Jim Harbaugh Fights Back Against Bay Area Media

Living locally here in the Bay Area and being a member of the media, I am stuck between a rock and a hard place. I don’t want to be viewed as that “guy” who sits back and refuses to question something that a local team does. But I am not prepared to let others in the media give Sportsnaut and other sites a bad name. 

Unfortunately for those who read local sports news here in Northern California, the same cannot be said about some San Francisco 49ers beat writers.

And head coach Jim Harbaugh took exception to questions posed to him by some in the 49ers media during a Q&A session that mainly focused on the recent domestic violence arrest of defensive tackle Ray McDonald (via the Sacramento Bee). 

We all live in America, we all understand that sometimes patience is required when it comes to due process,” Harbaugh said. “But I think we all owe that to everybody that’s involved. There’s a respect for due process in my opinion.

Harbaugh gave this answer after being asked about whether the 49ers were going to be forceful in their response to McDonald’s arrest.

San Jose Mercury News columnist Tim Kawakami took to his medium in order to explain the heated exchange between himself the 49ers head coach.

Harbaugh at one point wanted to make this a bit of a legal seminar — a very heated legal seminar — and asked if anybody in the room was against due process. Nobody raised their hand.

But this isn’t about the legal definition of due process. Nobody credible is saying McDonald should go to jail immediately or even be released by the 49ers without further information.

That’s perfectly fine, but the beat writer then expanded on his ill-conceived point.

The point is: If you are a team with no tolerance for domestic abuse, why not announce that McDonald will not be playing Sunday’s game … while you gather the evidence?

Because no information between now and when the game starts on Sunday will change anything in the eyes of the 49ers or the National Football League for that matter. The organization indicated that it was working closely with the powers to be in New York City, Roger Goodell included, to figure out what the next step in the process should be.

By sitting McDonald before more information comes out, the 49ers are pretty much drawing the conclusion that he is guilty of crimes in which he hasn’t even appeared in court for. That won’t take place until the day after San Francisco’s Week 2 matchup with the Chicago Bears.

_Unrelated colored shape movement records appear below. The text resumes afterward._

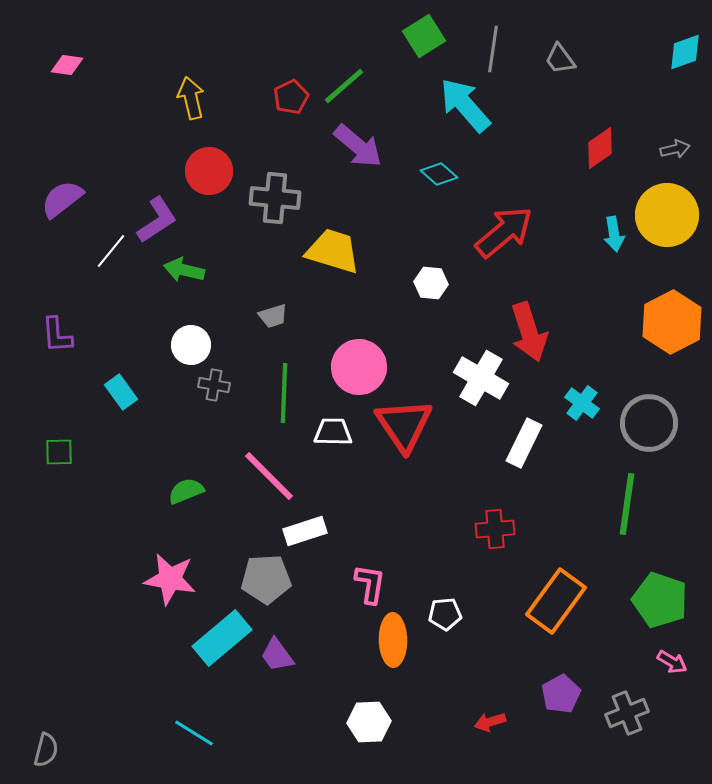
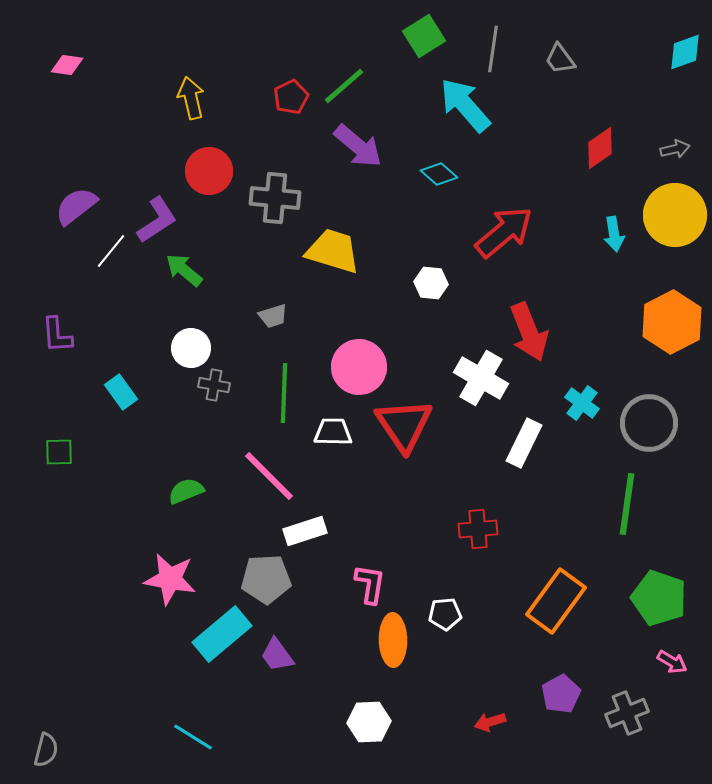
purple semicircle at (62, 199): moved 14 px right, 7 px down
yellow circle at (667, 215): moved 8 px right
green arrow at (184, 270): rotated 27 degrees clockwise
red arrow at (529, 332): rotated 4 degrees counterclockwise
white circle at (191, 345): moved 3 px down
red cross at (495, 529): moved 17 px left
green pentagon at (660, 600): moved 1 px left, 2 px up
cyan rectangle at (222, 638): moved 4 px up
cyan line at (194, 733): moved 1 px left, 4 px down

Here is part of the give and take.

-Q: Has a decision been made whether Ray McDonald will play on Sunday?

-HARBAUGH: No.

-Q: For you, what goes into this decision? What are the factors that determine this?

-HARBAUGH: Facts. Information.

-Q: Are you actively investigating this? Listening? What’s your involvement?

-HARBAUGH: I wouldn’t concentrate on who. What who is doing or who’s making the decision.

It’s what’s going to make the decision. And that’s information and fact.

-Q: Is McDonald preparing as if he’ll play Sunday?

-HARBAUGH: He is practicing.

-Q: Based on your stated views, strong views on domestic violence, is there any hesitancy on your part to have him in the building and preparing to play?

-HARBAUGH: Well, there’s two very strong principles in play. No. 1 is we will not tolerate domestic violence. And the second principle is the respect for due process.

-Q: Due process can take a while. Based on your conversations with Ray and what the team has learned in its investigation, are you comfortable if he plays Sunday?

-HARBAUGH: It’s something we all know. We all live in America, we all understand that sometimes patience is required when it comes to due process.

Nothing that Harbaugh indicated here is wrong. And it most definitely doesn’t fly in the face of his comments earlier this week that the 49ers will not tolerate domestic violence.

It’s the simple point that an individual is innocent until proven guilty in our open society. It’s the simple point that all facts that can be presented to the team should be presented to the team prior to said team making an ultimate decision on a player.

In reality, the 49ers must take action against McDonald should more incriminating evidence comes out. But that’s going to be the extent of it at this point. The NFL will not get involved until the criminal system has done its part. Whether McDonald remains with the team or is released will depend heavily on what happens in the coming weeks and months. Not what we know mere days after the incident.

When all is said and done (and IF McDonald is proven to be guilty of what he is charged with), the 49ers must act swiftly and rid themselves of him. Until then, it is about fairness and not jumping to conclusions.

Unfortunately some here locally don’t realize that. And it makes everyone in the media look bad.